The Pundit's fallacy is to assume that makng some choice which they think is sound is the way to win elections.  I think the DLC fallacy was to think that the things one had to say to win a majority of white votes in the South made sense.  This means they thought that ordinary people of other regions and ethnicities weren't uh ordinary enough or something.  I just checked.  Will Marshall is from south of the Mason Dixon line (so am I).  I am shocked to find he is from Virginia.  I would have guessed further South.

Look Kilgore was part of the new Southern white wing of the Democratic party (new as in definitely not the old segregationist wing).  This is now a tiny fringe -- the far left fringe of Southern whites and the far right fringe of the Democratic Party.  Since the Democrats gained the ability to win Presidential elections without the votes of Southern whites, it has become irrelevant.   Kilgore did not allow regional loyalty to convince him to go down with the ship.  That's an excellent thing since he is a excellent journalist thinker and writer.

But I really wish he would stop declaring victory after a defeat.

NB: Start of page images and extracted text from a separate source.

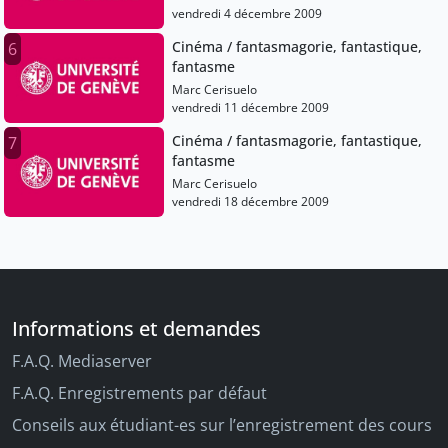
vendredi 4 décembre 2009
Cinéma / fantasmagorie, fantastique,
6
fantasme
Marc Cerisuelo
vendredi 11 décembre 2009
Cinéma / fantasmagorie, fantastique,
7
fantasme
Marc Cerisuelo
vendredi 18 décembre 2009
Informations et demandes
F.A.Q. Mediaserver
F.A.Q. Enregistrements par défaut
Conseils aux étudiant-es sur l’enregistrement des cours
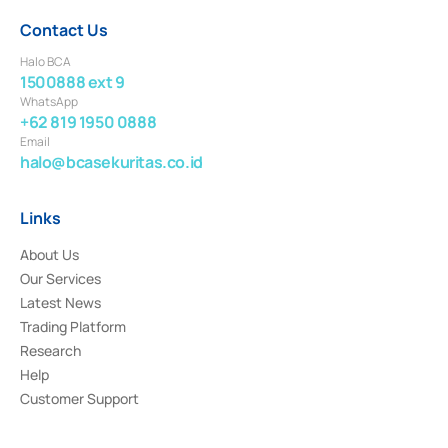
Contact Us
Halo BCA
1500888 ext 9
WhatsApp
+62 819 1950 0888
Email
halo@bcasekuritas.co.id
Links
About Us
Our Services
Latest News
Trading Platform
Research
Help
Customer Support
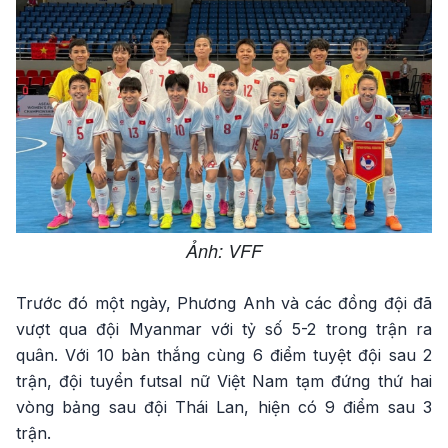
Ảnh: VFF
Trước đó một ngày, Phương Anh và các đồng đội đã
vượt qua đội Myanmar với tỷ số 5-2 trong trận ra
quân. Với 10 bàn thắng cùng 6 điểm tuyệt đội sau 2
trận, đội tuyển futsal nữ Việt Nam tạm đứng thứ hai
vòng bảng sau đội Thái Lan, hiện có 9 điểm sau 3
trận.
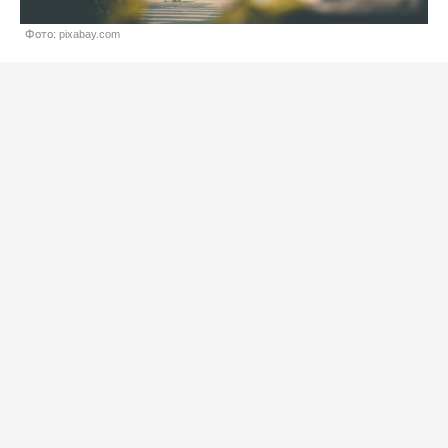
Фото: pixabay.com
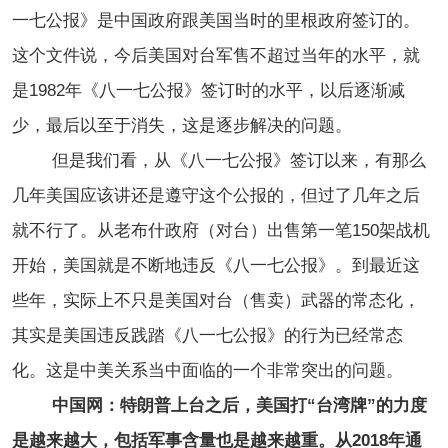
一七公报》是中国政府跟美国当时的里根政府签订的。
这个文件说，今后美国对台军售不超过当年的水平，就
是1982年《八一七公报》签订时的水平，以后逐渐减
少，最后以至于消失，这是逐步解决的问题。
但是我们看，从《八一七公报》签订以来，有那么
几年美国应该讲还是遵守这个公报的，但过了几年之后
就不行了。从老布什政府（对台）出售第一笔150架战机
开始，美国就是不断地违反《八一七公报》。到最近这
些年，实际上不只是美国对台（售卖）武器的常态化，
其实是美国违反践踏《八一七公报》的行为已经常态
化。这是中美关系当中面临的一个非常突出的问题。
中国网：特朗普上台之后，美国打“台湾牌”的力度
是越来越大，包括军事含量也是越来越重。从2018年通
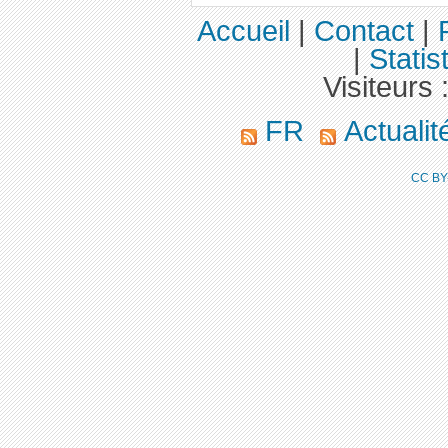
Accueil
|
Contact
|
|
Statis
Visiteurs 
FR
Actuali
CC BY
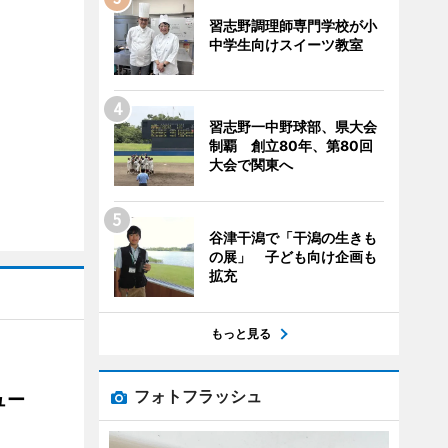
習志野調理師専門学校が小
中学生向けスイーツ教室
習志野一中野球部、県大会
制覇 創立80年、第80回
大会で関東へ
谷津干潟で「干潟の生きも
の展」 子ども向け企画も
拡充
もっと見る
フォトフラッシュ
ュー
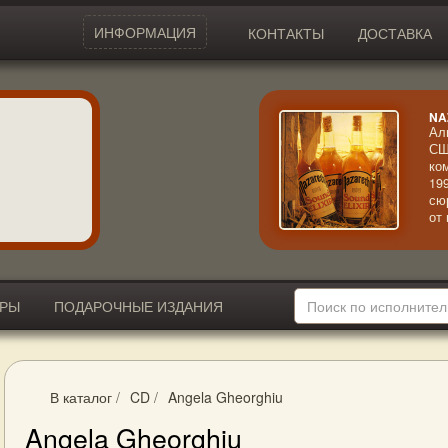
ИНФОРМАЦИЯ
КОНТАКТЫ
ДОСТАВКА
NA
Ал
СШ
ко
19
сю
от
ис
мн
Re
по
яр
ИРЫ
ПОДАРОЧНЫЕ ИЗДАНИЯ
В каталог
/
CD
/
Angela Gheorghiu
Angela Gheorghiu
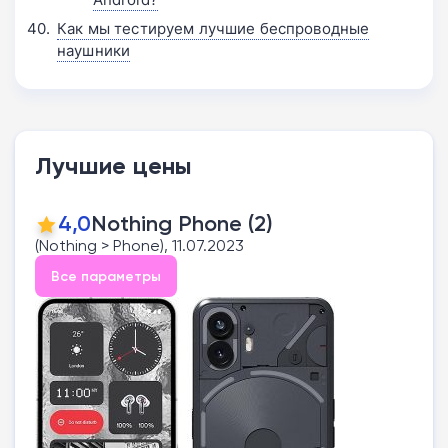
Как мы тестируем лучшие беспроводные
наушники
Лучшие цены
4,0
Nothing Phone (2)
(Nothing > Phone), 11.07.2023
Все параметры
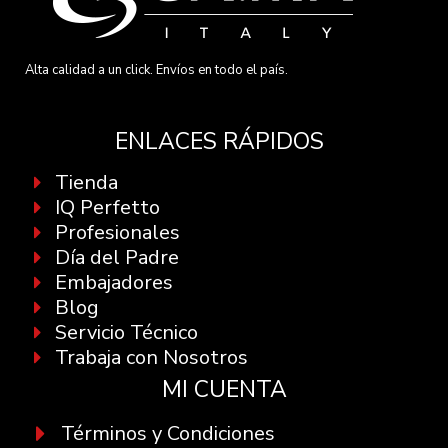
Alta calidad a un click. Envíos en todo el país.
ENLACES RÁPIDOS
Tienda
IQ Perfetto
Profesionales
Día del Padre
Embajadores
Blog
Servicio Técnico
Trabaja con Nosotros
MI CUENTA
Términos y Condiciones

*(an aside as a professional economist I must admit that I believe when the view of the typical economist is different from that of the typical man in the street,  the man in the street is more likely to be right.  The typical views of economists include counter intuitive results analysis of simple models.  If the simple models were reality, the stuff you here on the street would not make sense.  Wait a few decades and economists will find a model which fits the ordinary guy conventional wisdom.  The analysis of models can't teach us about the world -- it can only yield hypotheses which must be tested.  In many many cases the average economist disagrees with the average guy because the average economist has made assumptions for tractability which imply silly results which don't hold in a more sophisticated model.  But we are the exception.  OK also expert astrologers).

Question of the day

PPP says 28 % of US adults " believe a shadowy elite are conspiring to form world government."

Atrios asks "Aren't They"

So is he part of the crazification 27% or is he a one percenter ?

Advertizing revenue is magic, but I think that there is a hint in the same post

" 'just 4% of respondents — believes shape-shifting lizard people control the world.'

Pretty sure there's something to that lizard people thing, too."

I for one (that is 0.00000033% of the US population) think I love that man.

Oh wait I get it.  He's a shape changing lizard person (that's one way to avoid falling for the conventional wisdom).

Update: from the same poll, I find my second most extreme out of the mainstream view may now be my third most extreme out of the mainstream view.  My most out of the main stream view is that there definitely is no God so I'm part of the atheist roughy 3% (much smaller than the 20% who don't identify with any organized religion most of whom are neither atheist or agnostic -- I guess they are sure there's Something Divine but not sure exactly What).  My current second most flaky far out their view is that the US foreign aid budget should be increased.  This might edge out atheism if one specifies "at least 20 fold" as I do.

But my third flakiest view is that Lee Harvey Oswald acted alone.  It is now shared by 25% of adult Americans.  Believe me this is way up (during most of my life more people believed that Elvis Presley was alive than believed that Lee Harvey Oswald acted alone -- of course for a good third of my life Elvis Presley was alive, so there is that).

Anyway the fraction of US adults who think Oswald acted alone (as I do) is now almost as large as the fraction of Illinois voters who voted for Alan Keyes.  I feel almost mainstream.